As shown in Fig. 6, intercropping could increase the root length, surface area and volume per plant (Fig. 7). Compared with monocropping, intercropping could significantly increase the root length and surface area per plant of the two-year-old P. notoginseng under mild infestation (1 level), (Fig. 7a, b). However, the root volume per P. notoginseng plant was not significantly different between the intercropping and the monoculture systems (Fig. 7d). In addition, there were no significant differences in root diameter per plant among the P. notoginseng plants under different RKN infestation levels between the intercropping and monoculture systems (Fig. 7c).

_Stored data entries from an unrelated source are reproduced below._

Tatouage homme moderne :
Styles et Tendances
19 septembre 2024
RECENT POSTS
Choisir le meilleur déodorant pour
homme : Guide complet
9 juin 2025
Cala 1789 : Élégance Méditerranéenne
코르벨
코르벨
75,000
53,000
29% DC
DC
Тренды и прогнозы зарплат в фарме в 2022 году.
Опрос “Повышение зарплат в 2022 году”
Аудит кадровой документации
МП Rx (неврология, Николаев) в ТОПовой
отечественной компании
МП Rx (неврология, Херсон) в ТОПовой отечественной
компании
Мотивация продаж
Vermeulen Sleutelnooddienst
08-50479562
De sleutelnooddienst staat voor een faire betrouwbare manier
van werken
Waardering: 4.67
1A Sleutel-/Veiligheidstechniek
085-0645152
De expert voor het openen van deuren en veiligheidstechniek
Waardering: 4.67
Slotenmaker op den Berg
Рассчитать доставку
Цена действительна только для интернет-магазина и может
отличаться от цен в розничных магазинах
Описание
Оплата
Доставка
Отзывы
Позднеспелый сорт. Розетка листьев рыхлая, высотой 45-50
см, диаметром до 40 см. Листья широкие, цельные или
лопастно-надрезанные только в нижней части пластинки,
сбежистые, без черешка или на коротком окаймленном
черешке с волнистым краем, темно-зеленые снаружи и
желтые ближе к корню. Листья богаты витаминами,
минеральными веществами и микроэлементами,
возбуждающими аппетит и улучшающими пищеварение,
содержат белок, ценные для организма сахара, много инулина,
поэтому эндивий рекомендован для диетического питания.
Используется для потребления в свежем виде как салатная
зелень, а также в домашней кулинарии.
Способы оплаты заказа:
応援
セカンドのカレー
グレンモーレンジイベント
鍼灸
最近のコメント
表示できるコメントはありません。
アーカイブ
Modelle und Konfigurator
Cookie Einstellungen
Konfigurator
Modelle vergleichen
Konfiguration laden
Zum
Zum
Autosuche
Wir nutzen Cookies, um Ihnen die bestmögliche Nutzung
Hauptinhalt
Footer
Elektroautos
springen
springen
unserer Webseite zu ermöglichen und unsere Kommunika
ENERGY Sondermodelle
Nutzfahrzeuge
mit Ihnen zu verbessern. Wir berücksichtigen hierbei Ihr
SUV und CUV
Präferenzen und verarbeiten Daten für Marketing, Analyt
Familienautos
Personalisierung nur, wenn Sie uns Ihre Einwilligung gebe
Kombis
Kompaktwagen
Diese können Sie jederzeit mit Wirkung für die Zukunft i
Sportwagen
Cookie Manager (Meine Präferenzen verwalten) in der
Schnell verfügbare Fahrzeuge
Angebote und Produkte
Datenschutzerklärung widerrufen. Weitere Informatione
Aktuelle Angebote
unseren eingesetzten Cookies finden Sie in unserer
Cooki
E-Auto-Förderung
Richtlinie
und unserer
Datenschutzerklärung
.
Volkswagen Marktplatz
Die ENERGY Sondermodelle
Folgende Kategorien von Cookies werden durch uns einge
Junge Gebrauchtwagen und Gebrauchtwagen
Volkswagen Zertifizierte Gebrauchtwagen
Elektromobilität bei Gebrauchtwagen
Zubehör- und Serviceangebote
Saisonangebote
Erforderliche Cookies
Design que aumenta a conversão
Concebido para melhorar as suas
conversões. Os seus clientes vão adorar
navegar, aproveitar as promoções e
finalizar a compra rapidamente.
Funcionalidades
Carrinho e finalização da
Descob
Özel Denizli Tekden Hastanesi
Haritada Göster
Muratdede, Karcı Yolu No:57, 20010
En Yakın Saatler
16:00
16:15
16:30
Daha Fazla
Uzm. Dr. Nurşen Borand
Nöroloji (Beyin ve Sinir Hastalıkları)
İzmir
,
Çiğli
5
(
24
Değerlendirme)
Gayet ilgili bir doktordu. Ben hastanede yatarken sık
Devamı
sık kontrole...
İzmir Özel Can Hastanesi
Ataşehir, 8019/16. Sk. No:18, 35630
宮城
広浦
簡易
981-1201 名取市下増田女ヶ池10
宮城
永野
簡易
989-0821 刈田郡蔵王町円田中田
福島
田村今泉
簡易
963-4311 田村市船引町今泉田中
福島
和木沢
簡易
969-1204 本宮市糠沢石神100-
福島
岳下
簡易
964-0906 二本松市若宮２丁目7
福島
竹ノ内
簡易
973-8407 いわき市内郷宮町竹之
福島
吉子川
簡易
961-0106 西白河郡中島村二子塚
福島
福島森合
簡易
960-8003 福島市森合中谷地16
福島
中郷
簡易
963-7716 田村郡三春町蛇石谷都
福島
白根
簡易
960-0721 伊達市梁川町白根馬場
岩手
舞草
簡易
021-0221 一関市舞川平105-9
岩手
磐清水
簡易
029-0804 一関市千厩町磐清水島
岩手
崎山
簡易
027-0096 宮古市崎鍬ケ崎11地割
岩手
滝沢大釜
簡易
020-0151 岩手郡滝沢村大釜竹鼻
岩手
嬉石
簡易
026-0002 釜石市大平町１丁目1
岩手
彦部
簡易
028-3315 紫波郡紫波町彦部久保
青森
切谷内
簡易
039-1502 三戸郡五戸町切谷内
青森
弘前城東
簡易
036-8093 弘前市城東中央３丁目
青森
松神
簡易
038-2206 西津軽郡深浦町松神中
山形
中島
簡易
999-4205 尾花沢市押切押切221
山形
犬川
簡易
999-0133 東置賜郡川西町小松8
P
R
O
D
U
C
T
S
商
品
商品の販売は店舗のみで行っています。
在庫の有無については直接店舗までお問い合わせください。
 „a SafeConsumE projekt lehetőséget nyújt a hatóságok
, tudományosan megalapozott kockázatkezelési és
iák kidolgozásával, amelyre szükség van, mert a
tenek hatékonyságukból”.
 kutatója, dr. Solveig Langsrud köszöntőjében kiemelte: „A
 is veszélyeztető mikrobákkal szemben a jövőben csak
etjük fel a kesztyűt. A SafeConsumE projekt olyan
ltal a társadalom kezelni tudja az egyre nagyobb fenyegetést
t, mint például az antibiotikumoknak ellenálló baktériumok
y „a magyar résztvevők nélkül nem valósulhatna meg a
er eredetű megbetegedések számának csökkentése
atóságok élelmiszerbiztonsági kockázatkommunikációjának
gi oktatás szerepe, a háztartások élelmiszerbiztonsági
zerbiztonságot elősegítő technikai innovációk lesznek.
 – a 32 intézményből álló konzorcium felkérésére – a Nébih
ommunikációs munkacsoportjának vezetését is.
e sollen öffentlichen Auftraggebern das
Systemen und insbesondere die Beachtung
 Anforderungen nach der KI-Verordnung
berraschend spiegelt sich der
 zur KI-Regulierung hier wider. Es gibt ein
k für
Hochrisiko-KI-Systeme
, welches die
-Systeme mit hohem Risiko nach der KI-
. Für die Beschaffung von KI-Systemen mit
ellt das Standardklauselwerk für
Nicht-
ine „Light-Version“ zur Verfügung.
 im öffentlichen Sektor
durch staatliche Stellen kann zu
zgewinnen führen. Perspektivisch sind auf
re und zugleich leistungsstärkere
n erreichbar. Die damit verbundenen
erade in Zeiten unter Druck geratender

4.1 RKN infestation decreased the growth and quality of P. notoginseng seedlings

RKN is one of the most economically damaging plant pathogens and causes stunted growth, resulting in quality and yield of in different crop species (Borah et al. 2018; Akram et al. 2019; Singh et al. 2019). In the present study, RKN infestation could significantly decrease the belowground biomass of P. notoginseng seedings, especially large-sized and medium-sized ones, and resulted in a lower root/shoot ratio of P. notoginseng (Table 2). In P. notoginseng production, farmers mainly use the taproots of P. notoginseng seedlings for transplanting, so these results indicated that RKN infection could affect the quality of P. notoginseng seedlings. Many previous studies reported that RKN infection causes great damage in different species, such as tomato, carrot, pepper, potato, and patchouli, resulting in poor growth and decreasing the quality and yield of the crops (Borah et al. 2018; Kepenekci et al. 2018; Singh et al. 2019). Upon further analysis, we found that RKN infestation could significantly reduce the accumulation of saponins in the roots of P. notoginseng seedlings but showed no effect on saponin concentration (Fig. 3; Fig. S2), indicating that the decrease in the synthesis of saponins was due to the reduction in biomass. Patchouli plant damage by RKNs mostly causes low oil yields and reduced essential oil quality (Pandey et al. 2009). Similarly, RKN causes a reduction in the yield, quality, and quantity of sweet potato tubers (Dinh et al. 2015; Mutala’ liah et al. 2019; Wendimu 2021).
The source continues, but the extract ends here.